(Structured page parsing data)
- Opening Delimiter -

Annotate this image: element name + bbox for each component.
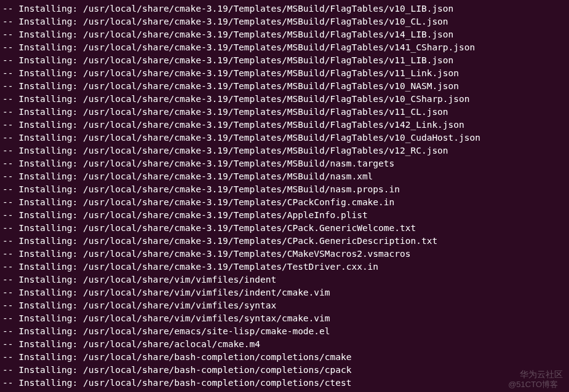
terminal-line: -- Installing: /usr/local/share/cmake-3.… (2, 183, 569, 196)
terminal-line: -- Installing: /usr/local/share/cmake-3.… (2, 54, 569, 67)
terminal-line: -- Installing: /usr/local/share/cmake-3.… (2, 131, 569, 144)
terminal-line: -- Installing: /usr/local/share/cmake-3.… (2, 93, 569, 106)
terminal-line: -- Installing: /usr/local/share/vim/vimf… (2, 312, 569, 325)
terminal-line: -- Installing: /usr/local/share/cmake-3.… (2, 106, 569, 119)
terminal-line: -- Installing: /usr/local/share/cmake-3.… (2, 144, 569, 157)
terminal-line: -- Installing: /usr/local/share/emacs/si… (2, 325, 569, 338)
terminal-line: -- Installing: /usr/local/share/cmake-3.… (2, 157, 569, 170)
terminal-line: -- Installing: /usr/local/share/cmake-3.… (2, 41, 569, 54)
terminal-line: -- Installing: /usr/local/share/cmake-3.… (2, 15, 569, 28)
terminal-line: -- Installing: /usr/local/share/cmake-3.… (2, 222, 569, 235)
terminal-line: -- Installing: /usr/local/share/cmake-3.… (2, 196, 569, 209)
terminal-line: -- Installing: /usr/local/share/aclocal/… (2, 338, 569, 351)
terminal-line: -- Installing: /usr/local/share/cmake-3.… (2, 28, 569, 41)
terminal-line: -- Installing: /usr/local/share/cmake-3.… (2, 261, 569, 273)
terminal-line: -- Installing: /usr/local/share/cmake-3.… (2, 170, 569, 183)
terminal-line: -- Installing: /usr/local/share/vim/vimf… (2, 273, 569, 286)
terminal-output: -- Installing: /usr/local/share/cmake-3.… (0, 2, 569, 390)
terminal-line: -- Installing: /usr/local/share/bash-com… (2, 351, 569, 364)
terminal-line: -- Installing: /usr/local/share/cmake-3.… (2, 2, 569, 15)
terminal-line: -- Installing: /usr/local/share/cmake-3.… (2, 80, 569, 93)
terminal-line: -- Installing: /usr/local/share/vim/vimf… (2, 299, 569, 312)
terminal-line: -- Installing: /usr/local/share/cmake-3.… (2, 235, 569, 248)
terminal-line: -- Installing: /usr/local/share/cmake-3.… (2, 248, 569, 261)
terminal-line: -- Installing: /usr/local/share/bash-com… (2, 377, 569, 390)
terminal-line: -- Installing: /usr/local/share/cmake-3.… (2, 209, 569, 222)
terminal-line: -- Installing: /usr/local/share/vim/vimf… (2, 286, 569, 299)
terminal-line: -- Installing: /usr/local/share/bash-com… (2, 364, 569, 377)
terminal-line: -- Installing: /usr/local/share/cmake-3.… (2, 119, 569, 131)
terminal-line: -- Installing: /usr/local/share/cmake-3.… (2, 67, 569, 80)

- Closing Delimiter -

ASSIGNED TASK: Each entry above should be returned exactly as written, minus its pictures.

RESULT:
Annotate this image: element name + bbox for each component.
terminal-line: -- Installing: /usr/local/share/cmake-3.… (2, 183, 569, 196)
terminal-line: -- Installing: /usr/local/share/cmake-3.… (2, 54, 569, 67)
terminal-line: -- Installing: /usr/local/share/cmake-3.… (2, 131, 569, 144)
terminal-line: -- Installing: /usr/local/share/cmake-3.… (2, 93, 569, 106)
terminal-line: -- Installing: /usr/local/share/vim/vimf… (2, 312, 569, 325)
terminal-line: -- Installing: /usr/local/share/cmake-3.… (2, 106, 569, 119)
terminal-line: -- Installing: /usr/local/share/cmake-3.… (2, 144, 569, 157)
terminal-line: -- Installing: /usr/local/share/emacs/si… (2, 325, 569, 338)
terminal-line: -- Installing: /usr/local/share/cmake-3.… (2, 157, 569, 170)
terminal-line: -- Installing: /usr/local/share/cmake-3.… (2, 41, 569, 54)
terminal-line: -- Installing: /usr/local/share/cmake-3.… (2, 15, 569, 28)
terminal-line: -- Installing: /usr/local/share/cmake-3.… (2, 222, 569, 235)
terminal-line: -- Installing: /usr/local/share/cmake-3.… (2, 196, 569, 209)
terminal-line: -- Installing: /usr/local/share/aclocal/… (2, 338, 569, 351)
terminal-line: -- Installing: /usr/local/share/cmake-3.… (2, 28, 569, 41)
terminal-line: -- Installing: /usr/local/share/cmake-3.… (2, 261, 569, 273)
terminal-line: -- Installing: /usr/local/share/cmake-3.… (2, 170, 569, 183)
terminal-line: -- Installing: /usr/local/share/vim/vimf… (2, 273, 569, 286)
terminal-output: -- Installing: /usr/local/share/cmake-3.… (0, 2, 569, 390)
terminal-line: -- Installing: /usr/local/share/bash-com… (2, 351, 569, 364)
terminal-line: -- Installing: /usr/local/share/cmake-3.… (2, 2, 569, 15)
terminal-line: -- Installing: /usr/local/share/cmake-3.… (2, 80, 569, 93)
terminal-line: -- Installing: /usr/local/share/vim/vimf… (2, 299, 569, 312)
terminal-line: -- Installing: /usr/local/share/cmake-3.… (2, 235, 569, 248)
terminal-line: -- Installing: /usr/local/share/cmake-3.… (2, 248, 569, 261)
terminal-line: -- Installing: /usr/local/share/bash-com… (2, 377, 569, 390)
terminal-line: -- Installing: /usr/local/share/cmake-3.… (2, 209, 569, 222)
terminal-line: -- Installing: /usr/local/share/vim/vimf… (2, 286, 569, 299)
terminal-line: -- Installing: /usr/local/share/bash-com… (2, 364, 569, 377)
terminal-line: -- Installing: /usr/local/share/cmake-3.… (2, 119, 569, 131)
terminal-line: -- Installing: /usr/local/share/cmake-3.… (2, 67, 569, 80)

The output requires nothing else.